Font Size:  

The fellow studied her and then Betsy. “Cool,” he said. “You two going to ride?”

“Yes,” Marisa said. “But there isn’t a line, so can I ask you a question?”

“If I say no, you will anyway.”

“Yeah. That’s true.”

“Ask.”

“Why do you have a crown on your arm?”

“Because my last name is Crown.”

“Seriously?”

“Seriously. I don’t make shit up.”

“That’s all there is to it?”

“Sorry, kid.”

“Can I ask you one more?”

Betsy thought that the carny would be exasperated, but he wasn’t. He was either very game or very patient. “Sure.”

“You didn’t believe me when I said my aunt is a princess. Why not?”

“Because you don’t look like the type.”

“She is, you know. I’m going to meet her in a few days. My aunt is the Princess of Las Vegas.”

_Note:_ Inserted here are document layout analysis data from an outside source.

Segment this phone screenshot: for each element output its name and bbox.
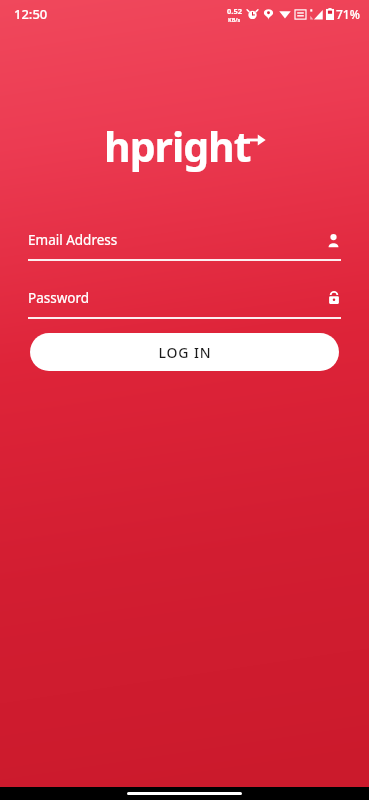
other: Email [326,233,341,248]
button[interactable]: Password [28,285,341,319]
staticText: 12:50 [14,5,48,23]
staticText: Password [28,289,90,307]
staticText: 0.52 [227,6,242,16]
staticText: hpright [104,118,251,174]
staticText: KB/s [228,16,241,23]
staticText: Email Address [28,231,118,249]
button[interactable]: Email Address [28,227,341,261]
staticText: LOG IN [158,343,212,362]
other: Password [327,291,341,305]
button[interactable]: LOG IN [30,333,339,371]
staticText: 71% [336,6,360,22]
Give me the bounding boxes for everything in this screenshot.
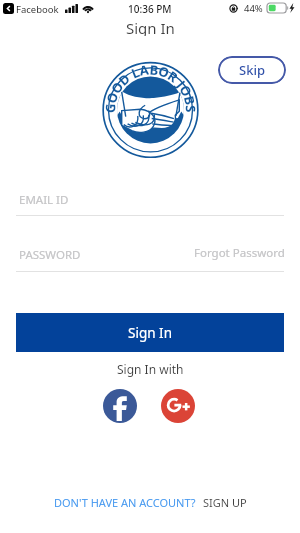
staticText: PASSWORD xyxy=(19,247,81,263)
button[interactable]: Back to Facebook xyxy=(3,3,14,14)
staticText: 10:36 PM xyxy=(128,2,172,16)
button[interactable]: Forgot Password xyxy=(194,245,285,261)
staticText: EMAIL ID xyxy=(19,192,69,208)
staticText: Skip xyxy=(239,61,265,79)
button[interactable]: Sign in with Google Plus xyxy=(161,389,195,423)
button[interactable]: Skip xyxy=(218,56,286,84)
staticText: Sign In xyxy=(128,324,172,342)
staticText: 44% xyxy=(244,2,263,15)
staticText: Facebook xyxy=(16,3,59,16)
staticText: Sign In with xyxy=(117,361,184,377)
button[interactable]: Sign In xyxy=(16,313,284,352)
button[interactable]: Sign in with Facebook xyxy=(103,389,137,423)
button[interactable]: DON'T HAVE AN ACCOUNT? xyxy=(54,495,196,510)
staticText: Sign In xyxy=(126,18,175,36)
button[interactable]: SIGN UP xyxy=(203,495,247,510)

He looked from Marisa to Betsy, wanting some sort of confirmation. Betsy had never called her sister that before. She’d never thought of her like that before. But Marisa was right. It wasn’t merely that Crissy re-created Diana Spencer: it was the way she lived her own life. She kept her distance from the other gig performers in the city as if she were royalty, and retreated during the day to her suite or her poolside cabana at the Buckingham Palace. So, Betsy gave a small shrug, and nodded.

“Well, that’s unexpected,” he said. “Vegas has a lot of crazy shit, but I didn’t know they had an official princess. Maybe she’ll knight you.”

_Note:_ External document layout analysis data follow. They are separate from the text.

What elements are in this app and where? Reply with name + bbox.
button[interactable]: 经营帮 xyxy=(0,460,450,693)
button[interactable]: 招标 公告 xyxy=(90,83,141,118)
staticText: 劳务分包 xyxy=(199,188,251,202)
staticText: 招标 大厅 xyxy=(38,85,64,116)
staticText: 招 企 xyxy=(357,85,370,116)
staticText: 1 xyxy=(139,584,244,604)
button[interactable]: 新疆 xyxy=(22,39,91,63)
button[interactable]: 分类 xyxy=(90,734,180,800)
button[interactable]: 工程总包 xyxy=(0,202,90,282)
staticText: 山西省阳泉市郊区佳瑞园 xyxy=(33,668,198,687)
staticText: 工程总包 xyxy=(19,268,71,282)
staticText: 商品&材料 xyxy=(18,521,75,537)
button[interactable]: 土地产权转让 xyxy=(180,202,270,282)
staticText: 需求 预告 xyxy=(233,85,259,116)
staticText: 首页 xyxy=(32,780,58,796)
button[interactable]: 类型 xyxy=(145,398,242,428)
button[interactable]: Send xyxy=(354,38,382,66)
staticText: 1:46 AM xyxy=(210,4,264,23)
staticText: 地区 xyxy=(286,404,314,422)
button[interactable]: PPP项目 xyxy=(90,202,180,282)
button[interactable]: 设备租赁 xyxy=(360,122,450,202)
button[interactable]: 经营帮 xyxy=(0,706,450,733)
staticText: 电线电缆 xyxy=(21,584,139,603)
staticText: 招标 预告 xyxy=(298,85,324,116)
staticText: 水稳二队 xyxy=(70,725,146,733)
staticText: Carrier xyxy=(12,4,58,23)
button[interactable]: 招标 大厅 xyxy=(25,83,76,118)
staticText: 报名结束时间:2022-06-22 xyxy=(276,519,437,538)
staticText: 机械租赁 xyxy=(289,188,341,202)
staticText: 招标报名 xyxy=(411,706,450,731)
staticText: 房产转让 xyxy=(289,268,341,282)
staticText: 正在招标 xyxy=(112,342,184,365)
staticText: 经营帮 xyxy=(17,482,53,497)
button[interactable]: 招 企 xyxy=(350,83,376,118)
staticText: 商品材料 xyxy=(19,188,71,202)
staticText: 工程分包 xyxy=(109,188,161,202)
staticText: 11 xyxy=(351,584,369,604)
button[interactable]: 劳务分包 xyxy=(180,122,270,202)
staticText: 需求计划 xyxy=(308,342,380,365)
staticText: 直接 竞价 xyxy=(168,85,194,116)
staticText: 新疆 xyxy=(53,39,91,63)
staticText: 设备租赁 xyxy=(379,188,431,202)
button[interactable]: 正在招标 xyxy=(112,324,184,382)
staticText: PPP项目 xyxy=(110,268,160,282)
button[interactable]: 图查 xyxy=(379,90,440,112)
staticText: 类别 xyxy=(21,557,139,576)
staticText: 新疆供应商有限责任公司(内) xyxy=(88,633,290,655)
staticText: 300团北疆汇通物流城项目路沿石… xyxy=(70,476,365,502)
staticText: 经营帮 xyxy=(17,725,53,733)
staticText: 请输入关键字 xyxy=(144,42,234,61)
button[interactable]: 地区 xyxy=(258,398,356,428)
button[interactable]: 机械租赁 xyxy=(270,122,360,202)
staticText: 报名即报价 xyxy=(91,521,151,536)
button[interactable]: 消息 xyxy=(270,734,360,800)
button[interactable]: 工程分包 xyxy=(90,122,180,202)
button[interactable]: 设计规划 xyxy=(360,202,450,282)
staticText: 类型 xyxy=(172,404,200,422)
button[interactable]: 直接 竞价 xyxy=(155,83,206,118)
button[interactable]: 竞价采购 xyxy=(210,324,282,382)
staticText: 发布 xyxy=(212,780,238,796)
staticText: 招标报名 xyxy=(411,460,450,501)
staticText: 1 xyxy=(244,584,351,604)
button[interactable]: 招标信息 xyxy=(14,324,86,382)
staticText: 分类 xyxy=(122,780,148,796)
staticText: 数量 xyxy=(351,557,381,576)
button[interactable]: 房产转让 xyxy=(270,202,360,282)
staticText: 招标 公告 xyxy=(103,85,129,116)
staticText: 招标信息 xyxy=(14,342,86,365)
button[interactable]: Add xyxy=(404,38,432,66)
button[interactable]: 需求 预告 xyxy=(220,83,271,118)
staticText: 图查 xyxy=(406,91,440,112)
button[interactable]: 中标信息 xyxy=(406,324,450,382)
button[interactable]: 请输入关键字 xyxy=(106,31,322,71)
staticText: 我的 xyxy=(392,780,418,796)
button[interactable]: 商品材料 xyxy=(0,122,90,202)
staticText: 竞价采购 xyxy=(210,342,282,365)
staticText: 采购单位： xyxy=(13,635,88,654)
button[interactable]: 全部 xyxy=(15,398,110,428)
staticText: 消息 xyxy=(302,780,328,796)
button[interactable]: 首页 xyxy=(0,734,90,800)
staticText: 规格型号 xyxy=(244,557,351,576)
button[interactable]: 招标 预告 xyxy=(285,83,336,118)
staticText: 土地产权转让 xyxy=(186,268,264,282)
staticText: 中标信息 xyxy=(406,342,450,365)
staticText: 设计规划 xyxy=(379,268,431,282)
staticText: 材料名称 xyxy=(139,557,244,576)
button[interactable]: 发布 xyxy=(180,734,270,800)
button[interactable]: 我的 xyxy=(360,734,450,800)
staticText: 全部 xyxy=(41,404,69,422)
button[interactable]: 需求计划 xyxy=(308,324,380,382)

“I’m a girl, so she can’t. Women are dames, not knights.”

“How in the world do you know that?” Betsy asked. Once more, she was a little shocked.

“The Internet. When I was googling your sister, I learned about knights and dames. At the Buckingham Palace, the men’s bathrooms are for knights and the women’s are for dames, which seems pretty stupid in this day and age, since lots of people aren’t knights or dames. The hotel either needs nonbinary bathrooms or just bathrooms that anyone can use.”

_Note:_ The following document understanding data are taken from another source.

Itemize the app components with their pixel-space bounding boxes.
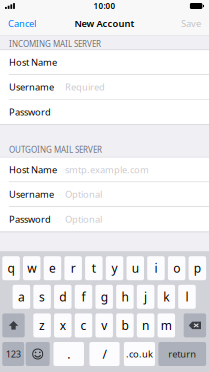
staticText: d bbox=[59, 289, 66, 305]
button[interactable]: y bbox=[106, 256, 123, 280]
button[interactable]: q bbox=[2, 256, 20, 280]
button[interactable]: a bbox=[13, 285, 30, 309]
staticText: Required bbox=[65, 81, 105, 93]
staticText: 10:00 bbox=[94, 1, 116, 11]
staticText: r bbox=[71, 260, 76, 276]
staticText: l bbox=[186, 289, 188, 305]
staticText: h bbox=[121, 289, 128, 305]
button[interactable]: b bbox=[116, 313, 134, 337]
staticText: Username bbox=[9, 188, 54, 200]
button[interactable]: / bbox=[89, 342, 120, 366]
button[interactable]: Username bbox=[0, 182, 209, 207]
button[interactable]: g bbox=[96, 285, 113, 309]
staticText: a bbox=[18, 289, 25, 305]
staticText: b bbox=[121, 317, 128, 333]
button[interactable]: Shift bbox=[2, 313, 25, 337]
button[interactable]: Host Name bbox=[0, 50, 209, 75]
button[interactable]: Password bbox=[0, 207, 209, 232]
button[interactable]: c bbox=[75, 313, 92, 337]
staticText: w bbox=[27, 260, 36, 276]
button[interactable]: u bbox=[126, 256, 144, 280]
button[interactable]: s bbox=[33, 285, 51, 309]
staticText: INCOMING MAIL SERVER bbox=[9, 38, 101, 49]
staticText: y bbox=[112, 260, 118, 276]
button[interactable]: Host Name bbox=[0, 158, 209, 182]
staticText: n bbox=[142, 317, 149, 333]
staticText: .co.uk bbox=[126, 348, 153, 360]
button[interactable]: m bbox=[158, 313, 175, 337]
button[interactable]: z bbox=[33, 313, 51, 337]
button[interactable]: v bbox=[96, 313, 113, 337]
staticText: z bbox=[39, 317, 45, 333]
button[interactable]: r bbox=[64, 256, 82, 280]
staticText: Cancel bbox=[8, 17, 36, 30]
button[interactable]: Username bbox=[0, 75, 209, 100]
button[interactable]: Password bbox=[0, 100, 209, 124]
button[interactable]: x bbox=[54, 313, 72, 337]
staticText: p bbox=[194, 260, 201, 276]
staticText: e bbox=[49, 260, 56, 276]
staticText: o bbox=[173, 260, 180, 276]
button[interactable]: f bbox=[75, 285, 92, 309]
staticText: f bbox=[82, 289, 86, 305]
button[interactable]: Emoji bbox=[26, 342, 50, 366]
staticText: m bbox=[161, 317, 172, 333]
staticText: Password bbox=[9, 213, 51, 226]
staticText: c bbox=[80, 317, 86, 333]
button[interactable]: j bbox=[137, 285, 154, 309]
staticText: . bbox=[67, 346, 70, 362]
button[interactable]: n bbox=[137, 313, 154, 337]
button[interactable]: l bbox=[178, 285, 196, 309]
button[interactable]: 123 bbox=[2, 342, 24, 366]
staticText: u bbox=[132, 260, 139, 276]
staticText: j bbox=[144, 289, 147, 305]
staticText: g bbox=[101, 289, 108, 305]
button[interactable]: p bbox=[189, 256, 206, 280]
button[interactable]: Save bbox=[175, 12, 209, 35]
button[interactable]: h bbox=[116, 285, 134, 309]
button[interactable]: d bbox=[54, 285, 72, 309]
staticText: q bbox=[8, 260, 14, 276]
staticText: s bbox=[39, 289, 45, 305]
staticText: Optional bbox=[65, 188, 102, 200]
staticText: 123 bbox=[6, 348, 21, 360]
staticText: Optional bbox=[65, 213, 102, 226]
button[interactable]: e bbox=[44, 256, 61, 280]
staticText: Password bbox=[9, 106, 51, 118]
button[interactable]: t bbox=[85, 256, 103, 280]
button[interactable]: o bbox=[168, 256, 185, 280]
staticText: smtp.example.com bbox=[65, 163, 149, 176]
staticText: return bbox=[168, 348, 196, 360]
staticText: Save bbox=[181, 17, 201, 30]
staticText: New Account bbox=[74, 17, 134, 30]
button[interactable]: .co.uk bbox=[124, 342, 155, 366]
staticText: x bbox=[60, 317, 66, 333]
staticText: k bbox=[163, 289, 169, 305]
button[interactable]: Cancel bbox=[0, 12, 42, 35]
staticText: t bbox=[92, 260, 96, 276]
button[interactable]: k bbox=[158, 285, 175, 309]
staticText: Host Name bbox=[9, 56, 57, 68]
button[interactable]: w bbox=[23, 256, 40, 280]
staticText: Username bbox=[9, 81, 54, 93]
button[interactable]: . bbox=[54, 342, 84, 366]
staticText: i bbox=[154, 260, 158, 276]
staticText: OUTGOING MAIL SERVER bbox=[9, 144, 102, 155]
button[interactable]: i bbox=[147, 256, 165, 280]
button[interactable]: return bbox=[158, 342, 206, 366]
button[interactable]: Delete bbox=[184, 313, 206, 337]
staticText: v bbox=[101, 317, 107, 333]
staticText: / bbox=[102, 346, 106, 362]
staticText: Host Name bbox=[9, 163, 57, 176]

“How much have you been googling her?”

“Not tons. I wanted to get the scoop on the hotel and her act, and why she does what she does.”

“Did you figure that out?”

“Nope.”

The carny started twirling his finger in a circle and Betsy saw there were people starting to queue up behind them, and so she handed him tickets and they took their seats. Betsy looked at the hills that surrounded them, lush and green, with just a hint of scarlet as some of the first trees started to turn. She kept thinking about how Marisa had distilled what had been for their mother the great question of Crissy’s life: why did her older daughter do what she did? Why, of all the things she could have done as an actor, had she chosen to devote her life day after day to raising from the grave a woman who’d died when she herself was in elementary school?

And, of course, Betsy knew. Or suspected she knew. But she was never going to say a thing to their mother.

The closest thing I’d ever seen to the lights of Las Vegas were the county fairs in Vermont. And that’s like comparing a baby kitten whose eyes are still closed to a lion that’s about to eat you for lunch.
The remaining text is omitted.